» **WHAT TO DO**
In the material below, find the line containing "Automotive (611, 176)" and the line containing "通用测试系统 (321, 230)", then reproduce exactly both of them and every line between, and nothing else.

» **DATA SHOWN**
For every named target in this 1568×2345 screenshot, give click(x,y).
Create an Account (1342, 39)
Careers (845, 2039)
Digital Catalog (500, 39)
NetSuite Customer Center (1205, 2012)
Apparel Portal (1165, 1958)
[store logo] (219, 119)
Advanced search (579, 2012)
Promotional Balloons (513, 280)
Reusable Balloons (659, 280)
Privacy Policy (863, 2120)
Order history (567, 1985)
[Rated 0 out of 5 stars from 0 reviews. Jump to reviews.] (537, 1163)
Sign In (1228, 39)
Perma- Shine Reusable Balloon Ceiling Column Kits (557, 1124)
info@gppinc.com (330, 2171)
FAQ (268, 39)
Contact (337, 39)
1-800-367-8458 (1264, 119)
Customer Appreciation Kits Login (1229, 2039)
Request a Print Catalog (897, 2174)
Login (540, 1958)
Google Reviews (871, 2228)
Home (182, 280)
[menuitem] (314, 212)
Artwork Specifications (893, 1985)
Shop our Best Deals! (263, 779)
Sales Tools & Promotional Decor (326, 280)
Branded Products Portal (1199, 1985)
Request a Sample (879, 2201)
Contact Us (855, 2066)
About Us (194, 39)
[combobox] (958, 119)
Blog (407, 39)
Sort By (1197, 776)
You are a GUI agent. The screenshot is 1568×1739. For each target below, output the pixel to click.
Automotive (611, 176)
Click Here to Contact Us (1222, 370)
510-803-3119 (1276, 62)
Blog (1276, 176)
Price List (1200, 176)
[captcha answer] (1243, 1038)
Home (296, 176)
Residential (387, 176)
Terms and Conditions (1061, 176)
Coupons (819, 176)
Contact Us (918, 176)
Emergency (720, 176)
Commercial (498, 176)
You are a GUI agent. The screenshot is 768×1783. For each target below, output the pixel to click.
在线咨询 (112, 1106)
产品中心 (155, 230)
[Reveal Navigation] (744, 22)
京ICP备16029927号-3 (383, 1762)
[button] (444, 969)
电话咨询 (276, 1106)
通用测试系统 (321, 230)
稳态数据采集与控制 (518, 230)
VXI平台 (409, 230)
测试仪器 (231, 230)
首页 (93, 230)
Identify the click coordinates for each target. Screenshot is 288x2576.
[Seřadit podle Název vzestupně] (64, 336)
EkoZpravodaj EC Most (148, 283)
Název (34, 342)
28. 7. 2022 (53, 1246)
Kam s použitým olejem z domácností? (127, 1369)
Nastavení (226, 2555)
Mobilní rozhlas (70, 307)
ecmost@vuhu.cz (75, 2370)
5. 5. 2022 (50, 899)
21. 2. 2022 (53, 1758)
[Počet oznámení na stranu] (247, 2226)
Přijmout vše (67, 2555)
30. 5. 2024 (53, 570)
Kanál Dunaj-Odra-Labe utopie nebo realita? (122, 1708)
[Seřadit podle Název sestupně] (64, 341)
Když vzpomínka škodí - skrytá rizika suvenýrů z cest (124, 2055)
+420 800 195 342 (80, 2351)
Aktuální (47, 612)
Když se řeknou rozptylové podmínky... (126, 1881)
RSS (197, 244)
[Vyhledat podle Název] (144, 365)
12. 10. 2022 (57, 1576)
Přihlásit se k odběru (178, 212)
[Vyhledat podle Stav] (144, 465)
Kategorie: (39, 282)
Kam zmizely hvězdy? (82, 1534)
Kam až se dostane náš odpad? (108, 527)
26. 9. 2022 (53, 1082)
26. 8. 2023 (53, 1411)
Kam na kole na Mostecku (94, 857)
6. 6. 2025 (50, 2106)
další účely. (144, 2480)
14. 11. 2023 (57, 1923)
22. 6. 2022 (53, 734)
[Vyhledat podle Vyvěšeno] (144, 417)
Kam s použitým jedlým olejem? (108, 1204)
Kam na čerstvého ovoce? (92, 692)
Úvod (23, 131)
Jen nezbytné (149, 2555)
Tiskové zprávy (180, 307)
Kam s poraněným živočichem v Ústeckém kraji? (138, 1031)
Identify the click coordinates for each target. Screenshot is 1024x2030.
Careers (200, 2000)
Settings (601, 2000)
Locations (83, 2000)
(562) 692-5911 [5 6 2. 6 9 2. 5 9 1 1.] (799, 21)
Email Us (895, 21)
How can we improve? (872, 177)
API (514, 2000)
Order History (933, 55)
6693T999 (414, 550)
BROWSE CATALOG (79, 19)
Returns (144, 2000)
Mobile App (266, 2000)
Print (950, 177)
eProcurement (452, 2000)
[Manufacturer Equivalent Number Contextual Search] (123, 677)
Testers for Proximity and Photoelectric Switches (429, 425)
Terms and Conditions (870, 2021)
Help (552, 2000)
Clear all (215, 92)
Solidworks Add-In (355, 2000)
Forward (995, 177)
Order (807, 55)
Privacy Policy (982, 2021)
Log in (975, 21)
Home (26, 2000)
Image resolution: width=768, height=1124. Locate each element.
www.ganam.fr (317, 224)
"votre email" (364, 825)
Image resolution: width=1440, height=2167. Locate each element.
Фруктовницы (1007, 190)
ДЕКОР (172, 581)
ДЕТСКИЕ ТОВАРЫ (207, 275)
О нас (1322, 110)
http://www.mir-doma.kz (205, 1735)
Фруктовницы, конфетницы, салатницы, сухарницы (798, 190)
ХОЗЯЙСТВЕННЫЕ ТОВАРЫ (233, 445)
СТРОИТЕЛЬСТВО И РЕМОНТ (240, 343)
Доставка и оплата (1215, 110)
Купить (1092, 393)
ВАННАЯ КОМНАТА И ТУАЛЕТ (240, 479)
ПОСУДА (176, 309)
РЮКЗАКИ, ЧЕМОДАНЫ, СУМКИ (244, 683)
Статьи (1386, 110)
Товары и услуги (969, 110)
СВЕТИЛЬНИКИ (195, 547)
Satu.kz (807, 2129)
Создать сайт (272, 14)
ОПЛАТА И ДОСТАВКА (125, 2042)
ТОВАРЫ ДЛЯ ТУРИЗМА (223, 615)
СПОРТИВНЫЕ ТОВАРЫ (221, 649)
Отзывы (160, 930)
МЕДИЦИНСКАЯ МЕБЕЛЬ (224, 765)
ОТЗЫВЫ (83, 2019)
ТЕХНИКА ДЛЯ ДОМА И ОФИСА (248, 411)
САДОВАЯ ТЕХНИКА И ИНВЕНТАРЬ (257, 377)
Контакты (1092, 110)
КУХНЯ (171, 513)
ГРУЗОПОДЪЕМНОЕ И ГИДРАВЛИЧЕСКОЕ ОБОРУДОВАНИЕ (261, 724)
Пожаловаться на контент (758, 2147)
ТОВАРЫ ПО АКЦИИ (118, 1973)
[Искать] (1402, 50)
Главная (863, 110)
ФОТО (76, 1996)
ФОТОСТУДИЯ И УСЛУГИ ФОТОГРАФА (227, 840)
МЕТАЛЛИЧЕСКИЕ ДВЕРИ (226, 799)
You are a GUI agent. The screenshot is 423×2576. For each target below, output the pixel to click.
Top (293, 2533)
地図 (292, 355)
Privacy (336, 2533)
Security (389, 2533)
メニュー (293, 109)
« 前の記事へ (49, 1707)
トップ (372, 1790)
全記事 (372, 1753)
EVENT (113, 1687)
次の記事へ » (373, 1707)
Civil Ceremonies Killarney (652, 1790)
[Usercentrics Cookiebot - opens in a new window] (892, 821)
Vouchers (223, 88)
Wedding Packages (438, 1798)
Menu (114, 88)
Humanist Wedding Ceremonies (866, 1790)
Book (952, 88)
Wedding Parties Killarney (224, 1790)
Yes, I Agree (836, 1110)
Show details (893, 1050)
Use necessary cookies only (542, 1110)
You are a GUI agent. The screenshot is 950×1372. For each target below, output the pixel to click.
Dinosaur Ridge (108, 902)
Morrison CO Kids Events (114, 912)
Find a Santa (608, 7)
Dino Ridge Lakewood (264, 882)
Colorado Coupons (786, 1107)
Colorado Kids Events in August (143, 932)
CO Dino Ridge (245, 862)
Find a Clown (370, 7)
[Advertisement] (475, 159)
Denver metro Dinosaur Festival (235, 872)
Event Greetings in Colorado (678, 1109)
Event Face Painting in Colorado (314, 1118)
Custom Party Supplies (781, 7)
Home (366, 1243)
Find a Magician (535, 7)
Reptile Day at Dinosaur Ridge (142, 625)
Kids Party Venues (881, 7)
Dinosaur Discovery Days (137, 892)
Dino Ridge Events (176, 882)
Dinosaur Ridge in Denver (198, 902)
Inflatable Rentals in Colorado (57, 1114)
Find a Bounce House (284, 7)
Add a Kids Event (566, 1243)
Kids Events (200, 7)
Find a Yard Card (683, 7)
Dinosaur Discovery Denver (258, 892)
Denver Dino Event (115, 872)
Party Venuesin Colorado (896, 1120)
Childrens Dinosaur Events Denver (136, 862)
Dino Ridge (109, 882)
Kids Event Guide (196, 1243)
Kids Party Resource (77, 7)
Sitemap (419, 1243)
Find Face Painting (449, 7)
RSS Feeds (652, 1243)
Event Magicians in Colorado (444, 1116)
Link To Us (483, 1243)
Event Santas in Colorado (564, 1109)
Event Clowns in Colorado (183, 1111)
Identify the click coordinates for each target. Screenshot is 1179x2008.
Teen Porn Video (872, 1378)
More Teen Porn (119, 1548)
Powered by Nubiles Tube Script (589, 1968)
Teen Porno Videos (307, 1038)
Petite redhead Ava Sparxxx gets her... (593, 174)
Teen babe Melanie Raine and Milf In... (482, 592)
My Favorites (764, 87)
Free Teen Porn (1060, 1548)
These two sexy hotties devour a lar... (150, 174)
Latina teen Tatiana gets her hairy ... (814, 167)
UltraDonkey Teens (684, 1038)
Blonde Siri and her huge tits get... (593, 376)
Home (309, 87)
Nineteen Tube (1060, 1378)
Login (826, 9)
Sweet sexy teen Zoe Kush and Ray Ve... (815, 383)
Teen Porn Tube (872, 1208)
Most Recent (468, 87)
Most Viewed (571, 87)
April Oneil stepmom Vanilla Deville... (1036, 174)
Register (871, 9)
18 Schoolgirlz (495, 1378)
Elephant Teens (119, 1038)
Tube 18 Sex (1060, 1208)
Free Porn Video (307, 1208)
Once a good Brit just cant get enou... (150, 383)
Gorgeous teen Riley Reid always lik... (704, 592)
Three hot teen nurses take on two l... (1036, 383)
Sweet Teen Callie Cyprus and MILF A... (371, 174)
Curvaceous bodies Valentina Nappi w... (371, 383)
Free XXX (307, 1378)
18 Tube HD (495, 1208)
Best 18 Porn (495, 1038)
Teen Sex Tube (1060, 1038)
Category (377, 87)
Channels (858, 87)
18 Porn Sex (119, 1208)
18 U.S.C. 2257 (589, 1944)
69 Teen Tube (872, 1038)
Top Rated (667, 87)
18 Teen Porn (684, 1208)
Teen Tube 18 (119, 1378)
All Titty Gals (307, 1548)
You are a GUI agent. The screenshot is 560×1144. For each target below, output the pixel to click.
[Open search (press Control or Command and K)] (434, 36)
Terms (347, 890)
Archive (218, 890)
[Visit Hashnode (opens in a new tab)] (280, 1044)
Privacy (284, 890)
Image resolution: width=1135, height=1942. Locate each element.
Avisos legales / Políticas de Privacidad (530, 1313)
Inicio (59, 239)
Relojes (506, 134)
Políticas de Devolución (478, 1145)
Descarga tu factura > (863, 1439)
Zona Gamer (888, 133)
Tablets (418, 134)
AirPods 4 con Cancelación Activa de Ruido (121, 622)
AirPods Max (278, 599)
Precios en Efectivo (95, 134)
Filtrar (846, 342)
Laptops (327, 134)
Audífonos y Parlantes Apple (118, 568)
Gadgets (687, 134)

» **FINAL ANSWER**
Automotive (611, 176)
Click Here to Contact Us (1222, 370)
510-803-3119 (1276, 62)
Blog (1276, 176)
Price List (1200, 176)
[captcha answer] (1243, 1038)
Home (296, 176)
Residential (387, 176)
Terms and Conditions (1061, 176)
Coupons (819, 176)
Contact Us (918, 176)
Emergency (720, 176)
Commercial (498, 176)
You are a GUI agent. The screenshot is 768×1783. For each target below, output the pixel to click.
在线咨询 (112, 1106)
产品中心 (155, 230)
[Reveal Navigation] (744, 22)
京ICP备16029927号-3 (383, 1762)
[button] (444, 969)
电话咨询 (276, 1106)
通用测试系统 (321, 230)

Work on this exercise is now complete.